[[ Available data, beginning ]]

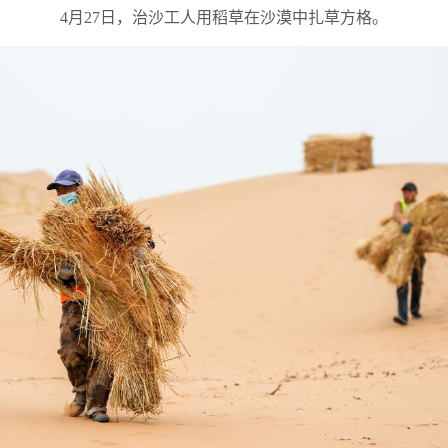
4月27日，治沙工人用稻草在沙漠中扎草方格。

[[ Available data, end ]]
[[ Available data, beginning ]]

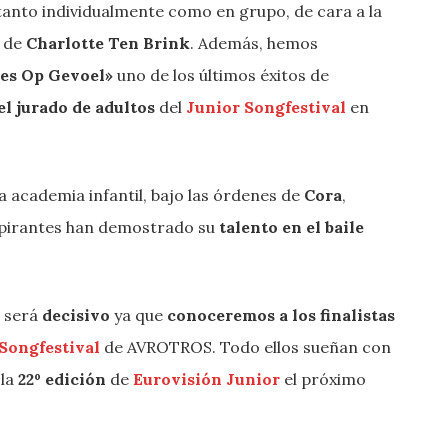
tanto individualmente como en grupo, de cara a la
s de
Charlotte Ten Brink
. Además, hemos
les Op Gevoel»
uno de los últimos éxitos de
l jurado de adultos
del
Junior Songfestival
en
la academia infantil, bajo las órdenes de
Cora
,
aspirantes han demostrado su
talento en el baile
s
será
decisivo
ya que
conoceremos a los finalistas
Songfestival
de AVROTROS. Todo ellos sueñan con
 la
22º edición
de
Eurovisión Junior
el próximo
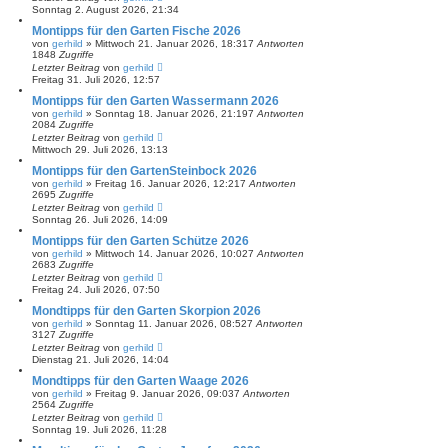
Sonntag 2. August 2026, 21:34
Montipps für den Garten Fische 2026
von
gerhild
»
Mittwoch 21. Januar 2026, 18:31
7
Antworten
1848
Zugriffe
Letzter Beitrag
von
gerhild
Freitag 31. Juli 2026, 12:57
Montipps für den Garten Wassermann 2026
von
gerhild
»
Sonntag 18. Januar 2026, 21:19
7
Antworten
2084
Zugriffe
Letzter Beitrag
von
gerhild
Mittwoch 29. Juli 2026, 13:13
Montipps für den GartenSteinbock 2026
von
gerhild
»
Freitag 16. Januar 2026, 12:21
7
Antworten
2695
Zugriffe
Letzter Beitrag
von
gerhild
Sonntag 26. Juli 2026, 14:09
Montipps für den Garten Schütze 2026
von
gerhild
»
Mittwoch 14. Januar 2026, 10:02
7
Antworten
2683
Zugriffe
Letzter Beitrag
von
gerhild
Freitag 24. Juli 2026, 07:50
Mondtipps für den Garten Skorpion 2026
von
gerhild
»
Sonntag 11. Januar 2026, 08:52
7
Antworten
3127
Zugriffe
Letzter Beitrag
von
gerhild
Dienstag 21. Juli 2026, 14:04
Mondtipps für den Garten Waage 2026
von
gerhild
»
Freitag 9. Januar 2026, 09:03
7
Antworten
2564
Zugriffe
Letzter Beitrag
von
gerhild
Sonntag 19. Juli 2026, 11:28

[[ Available data, end ]]
[[ Available data, beginning ]]

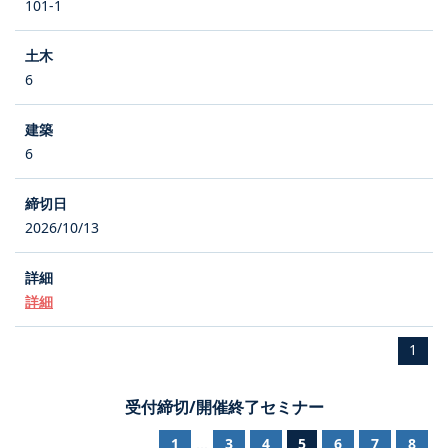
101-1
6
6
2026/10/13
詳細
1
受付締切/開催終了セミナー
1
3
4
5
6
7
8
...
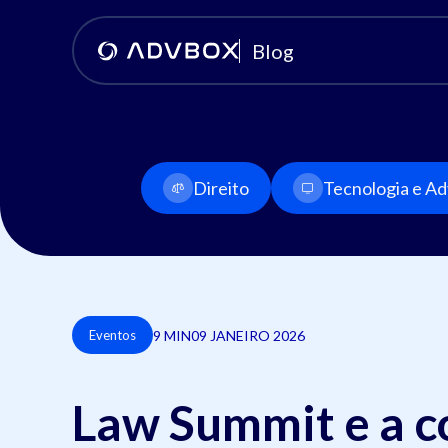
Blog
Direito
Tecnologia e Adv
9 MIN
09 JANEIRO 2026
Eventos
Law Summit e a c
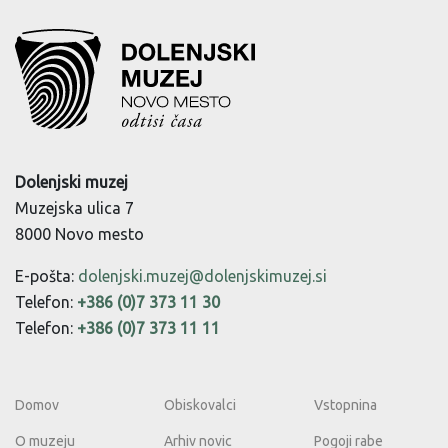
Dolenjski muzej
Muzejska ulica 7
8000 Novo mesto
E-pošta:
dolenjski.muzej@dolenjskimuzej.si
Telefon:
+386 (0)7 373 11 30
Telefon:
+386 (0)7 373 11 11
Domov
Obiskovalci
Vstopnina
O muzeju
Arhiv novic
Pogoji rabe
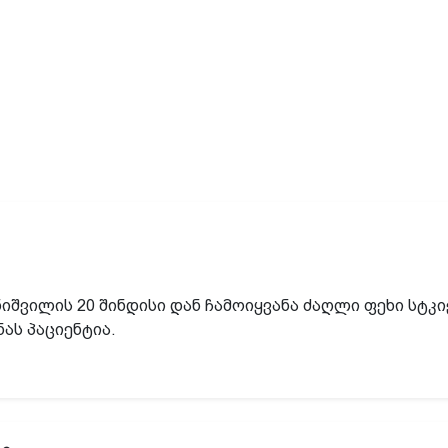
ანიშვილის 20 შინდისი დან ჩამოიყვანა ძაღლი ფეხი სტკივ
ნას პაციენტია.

[[ Available data, end ]]

• What you have to do:
In the entries above, please find the line with "Montipps für den Garten Fische 2026" and the line with "Dienstag 21. Juli 2026, 14:04", then write out exactly those two lines and every line between them, and nothing more.

• Completed exercise:
Montipps für den Garten Fische 2026
von
gerhild
»
Mittwoch 21. Januar 2026, 18:31
7
Antworten
1848
Zugriffe
Letzter Beitrag
von
gerhild
Freitag 31. Juli 2026, 12:57
Montipps für den Garten Wassermann 2026
von
gerhild
»
Sonntag 18. Januar 2026, 21:19
7
Antworten
2084
Zugriffe
Letzter Beitrag
von
gerhild
Mittwoch 29. Juli 2026, 13:13
Montipps für den GartenSteinbock 2026
von
gerhild
»
Freitag 16. Januar 2026, 12:21
7
Antworten
2695
Zugriffe
Letzter Beitrag
von
gerhild
Sonntag 26. Juli 2026, 14:09
Montipps für den Garten Schütze 2026
von
gerhild
»
Mittwoch 14. Januar 2026, 10:02
7
Antworten
2683
Zugriffe
Letzter Beitrag
von
gerhild
Freitag 24. Juli 2026, 07:50
Mondtipps für den Garten Skorpion 2026
von
gerhild
»
Sonntag 11. Januar 2026, 08:52
7
Antworten
3127
Zugriffe
Letzter Beitrag
von
gerhild
Dienstag 21. Juli 2026, 14:04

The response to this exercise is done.